The A. nidulans clinical isolates exhibit improved growth in the presence of alternative carbon and lipid sources. Strains were grown in liquid MM supplemented with glucose, acetate, ethanol, mucin, Tween 20 and 80, olive oil, and Casamino Acids at 37°C for 48 h (glucose) or 72 h (others) before fungal biomass was freeze-dried and weighed. Standard deviations were determined from biological triplicates in a one-way ANOVA with Tukey’s posttest comparing growth of the clinical isolates to that of the FGSC A4 reference strain (*, P < 0.05; **, P < 0.01; ***, P < 0.001; ****, P < 0.0001).

The A. nidulans clinical isolates are metabolically different from the reference strain in the presence of different carbon sources. (A to D) Heat maps depicting log fold changes of identified metabolite quantities that were significantly (P < 0.05) different in the A. nidulans clinical isolates MO80069 and SP-2605-48 compared to levels in the FGSC A4 reference strain (gray squares depict metabolite quantities that were not detected as significantly different in one of the clinical isolates).

The A. nidulans clinical isolates are more sensitive to the cell wall-perturbing agents. (A to C) Strains were grown from 10⁵ spores on glucose minimal medium supplemented with increasing concentrations of caspofungin, Congo red, and calcofluor white for 5 days at 37°C. Standard deviations represent biological triplicates in a two-way ANOVA test, comparing growth of the clinical isolates to growth of the FGSC A4 reference strain (*, P < 0.05; **, P < 0.01; ***, P < 0.001; ****, P < 0.0001).

Diagram depicting the location of all detected nonsynonymous single nucleotide polymorphisms (SNPs) on the 8 chromosomes (Chr I to Chr VIII) of the A. nidulans clinical isolates SP-2605-48 and MO80069 in comparison to the FGSC A4 reference genome.

Diagram depicting the location of all detected small deletions on the 8 chromosomes (Chr I to Chr VIII) of the A. nidulans clinical isolates SP-2605-48 and MO80069 in comparison to the FGSC A4 reference genome.
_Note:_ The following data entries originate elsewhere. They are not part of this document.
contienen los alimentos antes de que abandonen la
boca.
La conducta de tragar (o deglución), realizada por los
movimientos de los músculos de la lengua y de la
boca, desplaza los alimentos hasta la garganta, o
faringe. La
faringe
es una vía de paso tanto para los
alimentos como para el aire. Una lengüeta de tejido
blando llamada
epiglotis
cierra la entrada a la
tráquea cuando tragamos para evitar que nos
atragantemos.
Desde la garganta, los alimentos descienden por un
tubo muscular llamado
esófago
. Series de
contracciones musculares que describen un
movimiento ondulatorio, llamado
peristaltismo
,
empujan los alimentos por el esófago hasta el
Also shown are the locations of putative transposons in the A. nidulans reference genome.

MpkA is not phosphorylated in the A. nidulans clinical isolates MO80069 and SP-2605-48 in the presence of NaCl-induced cell wall stress in contrast to MpkA levels in the FGSC A4 reference strain. Strains were grown from 1 × 10⁷ spores in complete medium for 16 h (control, 0 min) at 37°C before 0.5 M NaCl was added for 10 min (10′) and 30 min (30′). Total cellular protein was extracted, and Western blotting was carried out probing for phosphorylated MpkA. Signals were normalized by the amount of total MpkA present in the protein extracts, and cellular extracts from the ΔmpkA strain were used as a negative control.
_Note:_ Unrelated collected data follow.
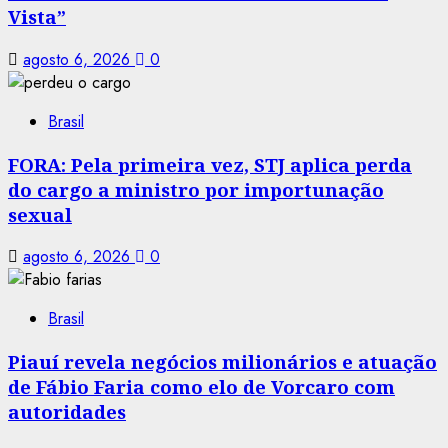
Vista”
agosto 6, 2026
0
Brasil
FORA: Pela primeira vez, STJ aplica perda
do cargo a ministro por importunação
sexual
agosto 6, 2026
0
Brasil
Piauí revela negócios milionários e atuação
de Fábio Faria como elo de Vorcaro com
autoridades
The A. nidulans clinical isolates MO80069 and SP-2605-48 do not present increased survival in the presence of macrophages and neutrophils. (A) Percentage of phagocytized conidia by murine wild-type and gp91^phox knockout macrophages. Macrophages were incubated for 1.5 h with conidia from the respective strains before phagocytized conidia were counted. (B) CFU counts as a measure of conidium viability after passage through wild-type (wt) and gp91^phox knockout macrophages. Macrophages were incubated with the respective conidia for 1.5 h before they were lysed, and contents were plated on complete medium. (C) Percentage of viable hyphal germlings after incubation for 16 h with neutrophils from healthy human donors. Strain viability was calculated relative to incubation without PMN cells, which was set at 100% for each sample. Standard deviations represent biological triplicates in a one-way ANOVA test with Tukey’s posttest (*, P < 0.05; **, P < 0.01, for results for the clinical isolates compared to those for FGSC A4; #, P < 0.05, for a comparison of results for the two types of macrophages in the same strain).

A. nidulans strain-specific virulence depends on the host immune status. The virulence of the A. nidulans clinical isolates MO80069 and SP-260548 was tested in murine (A, C, and E) and zebrafish (B, D, and F) models of pulmonary and invasive aspergillosis. Animals were manipulated in order to give rise to either immunocompetent (A and B), CGD (chronic granulomatous disease) (C and D), or neutropenic (E)/neutrophilic (F) models. Shown are survival curves for each immunosuppression condition and animal model. No difference in virulence levels was detected for all strains in both immunocompetent and CGD mice. Strain MO80069 was significantly more virulent in neutropenic mice and neutrophilic zebrafish. **, P < 0.01; ****, P < 0.0001 for a comparison of the values for the clinical isolates to those of the FGSC A4 reference strain in a two-way ANOVA test with Tukey’s posttest.